DESCRIPTION (provided by applicant): Hearing defects are a significant societal problem in that they interfere with language development, education, and quality of life. Many defects result from dysfunctional central nervous system processing of auditory signals. G-protein-coupled receptors (GPCRs), the largest family of transmembrane proteins, are widespread and play important roles in the nervous system. Moreover, GPCRs are major common targets for new drug development. The long-term goal of this research is to understand the role of GPCRs associated with the two most prominent neurotransmitters, glutamate and GABA, in temporal processing in the auditory system, an important process that helps us to recognize and localize complex acoustic signals such as speech. Glutamate interacts with metabotropic glutamate receptors (mGluRs), and GABA with GABAB receptors (GABABRs), both of which are GPCRs. When activated, these receptors initiate a multitude of signaling transduction pathways important in mediating modulation of neuronal excitability and synaptic transmission (one of the major ways cells communicate with each other). Functions of these receptors in the auditory system are not well understood; this hinders drug development for treating hearing problems targeting these receptors. The primary focus of the present proposal is to determine how glutamate/mGluRs and GABA/GABABRs are involved in modulating synaptic transmission in auditory brainstem neurons that code temporal information of sounds. Our overall hypothesis is that mGluRs and GABABRs improve temporal processing in auditory brainstem neurons. We will use electrophysiological approaches (e.g., whole-cell and/or perforated patch recordings) combined with pharmacological tools (e.g. chemical agents that activate or suppress mGluRs and/or GABABRs) in acute brain slice preparations. Mechanisms whereby these receptors improve temporal processing in hearing will be revealed at cellular and molecular levels. The results of this work will further our understanding of how metabotropic receptors contribute to auditory signal processing/temporal coding, and help lay the groundwork for decisions about possible therapeutic approaches to hearing defects related to altered synaptic transmission, such as dyslexia, tinnitus, and age-related hearing loss.

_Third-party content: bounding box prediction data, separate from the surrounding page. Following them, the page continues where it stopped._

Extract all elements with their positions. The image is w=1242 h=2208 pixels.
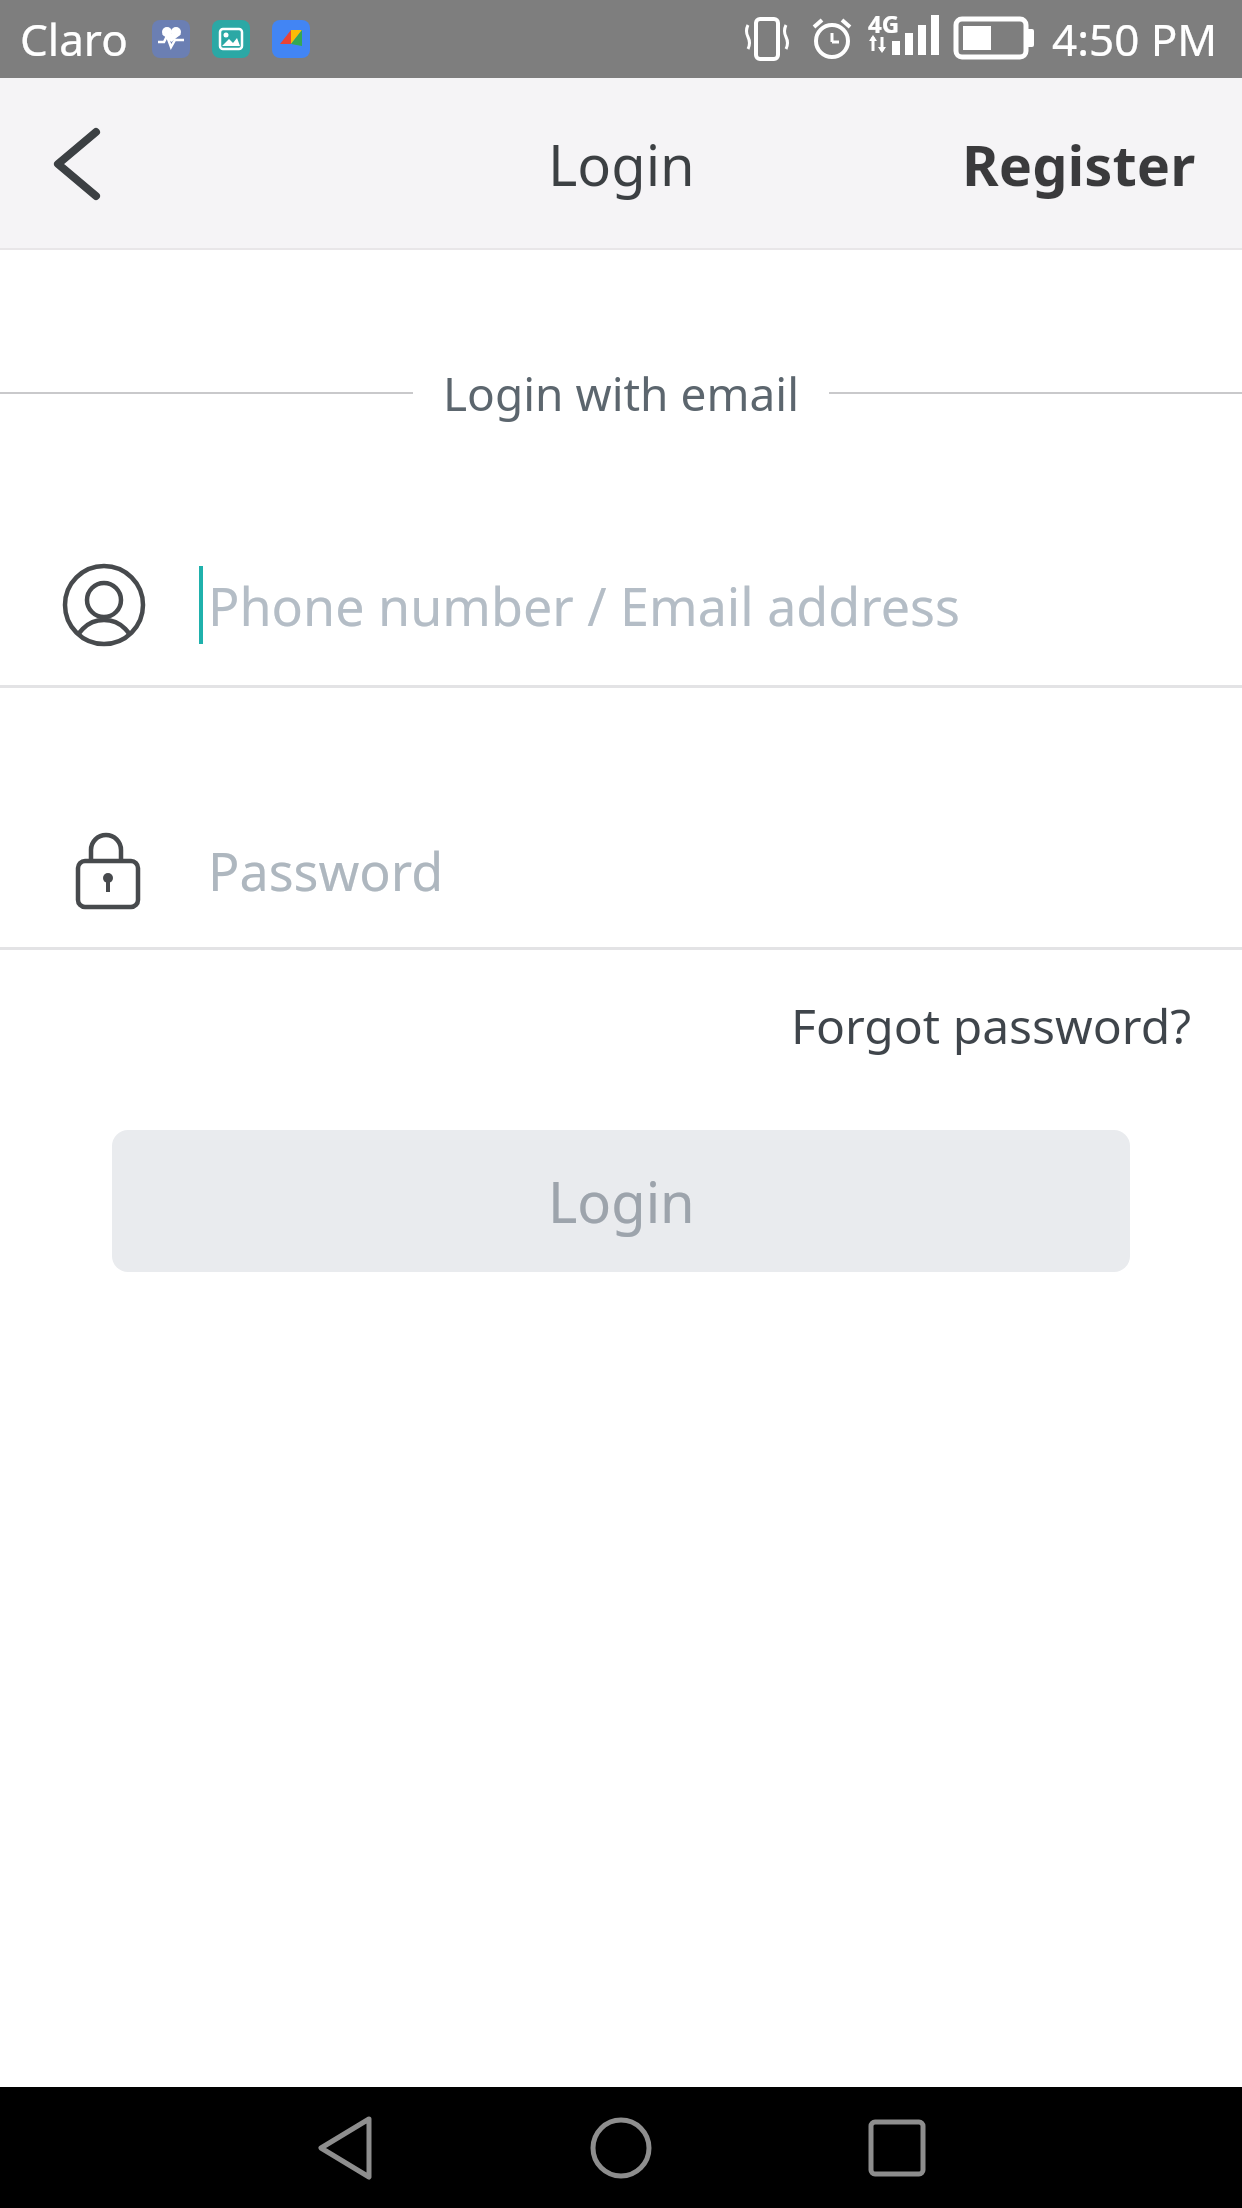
staticText: Phone number / Email address xyxy=(208,570,960,641)
staticText: Password xyxy=(208,835,444,906)
button[interactable] xyxy=(759,2087,1035,2208)
staticText: Forgot password? xyxy=(791,993,1192,1058)
button[interactable] xyxy=(483,2087,759,2208)
button[interactable] xyxy=(36,124,116,204)
staticText: Register xyxy=(962,126,1196,202)
staticText: 4G xyxy=(868,7,900,40)
staticText: Login xyxy=(548,126,695,202)
button[interactable]: Phone number / Email address xyxy=(0,522,1242,688)
staticText: Login with email xyxy=(443,362,799,425)
staticText: Login xyxy=(548,1163,695,1239)
button[interactable]: Login xyxy=(112,1130,1130,1272)
button[interactable]: Forgot password? xyxy=(791,990,1192,1060)
button[interactable]: Register xyxy=(962,126,1196,202)
button[interactable]: Password xyxy=(0,790,1242,950)
staticText: 4:50 PM xyxy=(1052,9,1218,69)
staticText: Claro xyxy=(20,9,128,69)
button[interactable] xyxy=(207,2087,483,2208)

描述（由申请人提供）：听力缺陷是一个重大的社会问题，因为它们会干扰语言发展，教育和生活质量。许多缺陷是由功能失调的中枢神经系统处理听觉信号引起的。最大的跨膜蛋白家族G蛋白偶联受体（GPCR）是广泛的，在神经系统中起着重要作用。此外，GPCR是新药开发的主要常见目标。这项研究的长期目标是了解与两个最突出的神经递质谷氨酸和GABA相关的GPCR在听觉系统中的时间处理中，这是一个重要过程，这是一个重要过程，该过程有助于我们识别和定位复杂的声学信号，例如演讲。谷氨酸与代谢型谷氨酸受体（MGLURS）和GABA与GABAB受体（GABABR）相互作用，这两种都是GPCR。激活后，这些受体会启动多种信号转导途径，这对于介导神经元兴奋性和突触传播的调节（细胞相互通信的主要方式之一）很重要。这些受体在听觉系统中的功能尚不清楚。这阻碍了药物开发用于治疗针对这些受体的听力问题。本建议的主要重点是确定谷氨酸/mglurs和gaba/gababr如何参与调节声音时间信息的听觉脑干神经元中的突触传播。我们的总体假设是mglurs和gababrs改善了听觉脑干神经元的时间处理。我们将使用电生理方法（例如全细胞和/或穿孔贴片记录）与急性脑切片制剂中的药理学工具（例如激活或抑制mglurs和/或Gababrs的化学剂）结合使用。这些受体在听力中改善时间处理的机制将在细胞和分子水平下显示。这项工作的结果将进一步了解我们对代谢受体如何促进听觉信号处理/时间编码的理解，并帮助为决定可能的治疗方法来为与突触变化有关的听力缺陷做出基础，例如阅读障碍，耳鸣和年龄，tinnitus和年龄 - 相关听力损失。